The answer is every line in the data below that contains the word "Thuế".

++++++++++

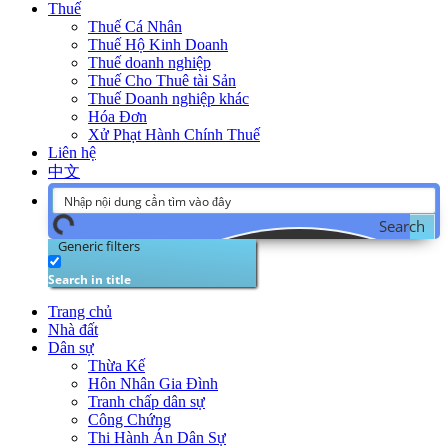
Thuế
Thuế Cá Nhân
Thuế Hộ Kinh Doanh
Thuế doanh nghiệp
Thuế Cho Thuê tài Sản
Thuế Doanh nghiệp khác
Hóa Đơn
Xử Phạt Hành Chính Thuế
Liên hệ
中文
Search
Generic filters
Search in title
Trang chủ
Nhà đất
Dân sự
Thừa Kế
Hôn Nhân Gia Đình
Tranh chấp dân sự
Công Chứng
Thi Hành Án Dân Sự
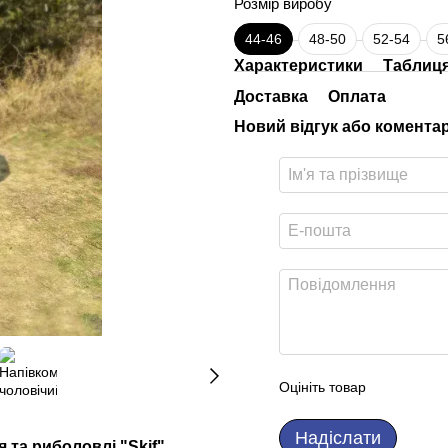
Розмір виробу
44-46
48-50
52-54
5
Характеристики
Таблиця
Доставка
Оплата
Новий відгук або комента
Оцініть товар
Надіслати
та риболовлі "Skif"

++++++++++

• [ANSWER BOX]:
Thuế
Thuế Cá Nhân
Thuế Hộ Kinh Doanh
Thuế doanh nghiệp
Thuế Cho Thuê tài Sản
Thuế Doanh nghiệp khác
Xử Phạt Hành Chính Thuế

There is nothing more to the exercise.